The task:
Every record must appear in the response exactly as given.

--- Materials provided Enclosed Below ---

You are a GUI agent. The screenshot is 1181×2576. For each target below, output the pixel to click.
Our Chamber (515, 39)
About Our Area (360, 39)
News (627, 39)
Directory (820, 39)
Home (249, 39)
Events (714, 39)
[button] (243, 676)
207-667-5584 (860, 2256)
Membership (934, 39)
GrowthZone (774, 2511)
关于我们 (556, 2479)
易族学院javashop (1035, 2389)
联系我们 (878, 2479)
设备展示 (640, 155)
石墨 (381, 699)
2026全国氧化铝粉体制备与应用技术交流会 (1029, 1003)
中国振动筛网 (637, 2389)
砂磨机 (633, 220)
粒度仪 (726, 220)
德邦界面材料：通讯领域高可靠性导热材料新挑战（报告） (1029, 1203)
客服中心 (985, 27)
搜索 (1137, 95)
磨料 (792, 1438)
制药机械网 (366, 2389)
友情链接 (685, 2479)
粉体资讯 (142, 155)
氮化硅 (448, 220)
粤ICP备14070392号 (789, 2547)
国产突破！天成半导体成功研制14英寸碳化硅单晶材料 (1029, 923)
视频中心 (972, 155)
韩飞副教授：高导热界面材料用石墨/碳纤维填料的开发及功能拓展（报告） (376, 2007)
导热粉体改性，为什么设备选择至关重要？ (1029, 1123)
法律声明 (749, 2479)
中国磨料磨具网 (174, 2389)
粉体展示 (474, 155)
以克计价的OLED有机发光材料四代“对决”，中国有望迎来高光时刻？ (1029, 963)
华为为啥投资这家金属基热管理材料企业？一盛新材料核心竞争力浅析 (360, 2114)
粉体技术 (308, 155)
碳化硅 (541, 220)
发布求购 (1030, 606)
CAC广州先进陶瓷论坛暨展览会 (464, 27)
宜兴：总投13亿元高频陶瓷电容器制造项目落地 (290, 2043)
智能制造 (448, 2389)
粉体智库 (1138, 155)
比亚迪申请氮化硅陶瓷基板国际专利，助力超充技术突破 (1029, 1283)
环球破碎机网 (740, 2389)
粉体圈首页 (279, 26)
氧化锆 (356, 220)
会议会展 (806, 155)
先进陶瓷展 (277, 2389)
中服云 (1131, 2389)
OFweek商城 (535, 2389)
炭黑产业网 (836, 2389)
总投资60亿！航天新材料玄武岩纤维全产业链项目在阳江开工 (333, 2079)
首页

--- End of Enclosed Materials provided ---

Written reply:
You are a GUI agent. The screenshot is 1181×2576. For each target below, output the pixel to click.
Our Chamber (515, 39)
About Our Area (360, 39)
News (627, 39)
Directory (820, 39)
Home (249, 39)
Events (714, 39)
[button] (243, 676)
207-667-5584 (860, 2256)
Membership (934, 39)
GrowthZone (774, 2511)
关于我们 (556, 2479)
易族学院javashop (1035, 2389)
联系我们 (878, 2479)
设备展示 (640, 155)
石墨 (381, 699)
2026全国氧化铝粉体制备与应用技术交流会 (1029, 1003)
中国振动筛网 (637, 2389)
砂磨机 (633, 220)
粒度仪 (726, 220)
德邦界面材料：通讯领域高可靠性导热材料新挑战（报告） (1029, 1203)
客服中心 (985, 27)
搜索 (1137, 95)
磨料 (792, 1438)
制药机械网 (366, 2389)
友情链接 (685, 2479)
粉体资讯 (142, 155)
氮化硅 (448, 220)
粤ICP备14070392号 (789, 2547)
国产突破！天成半导体成功研制14英寸碳化硅单晶材料 (1029, 923)
视频中心 (972, 155)
韩飞副教授：高导热界面材料用石墨/碳纤维填料的开发及功能拓展（报告） (376, 2007)
导热粉体改性，为什么设备选择至关重要？ (1029, 1123)
法律声明 (749, 2479)
中国磨料磨具网 (174, 2389)
粉体展示 (474, 155)
以克计价的OLED有机发光材料四代“对决”，中国有望迎来高光时刻？ (1029, 963)
华为为啥投资这家金属基热管理材料企业？一盛新材料核心竞争力浅析 (360, 2114)
粉体技术 (308, 155)
碳化硅 (541, 220)
发布求购 (1030, 606)
CAC广州先进陶瓷论坛暨展览会 (464, 27)
宜兴：总投13亿元高频陶瓷电容器制造项目落地 (290, 2043)
智能制造 (448, 2389)
粉体智库 (1138, 155)
比亚迪申请氮化硅陶瓷基板国际专利，助力超充技术突破 (1029, 1283)
环球破碎机网 (740, 2389)
粉体圈首页 (279, 26)
氧化锆 (356, 220)
会议会展 (806, 155)
先进陶瓷展 (277, 2389)
中服云 (1131, 2389)
OFweek商城 (535, 2389)
炭黑产业网 (836, 2389)
总投资60亿！航天新材料玄武岩纤维全产业链项目在阳江开工 (333, 2079)
首页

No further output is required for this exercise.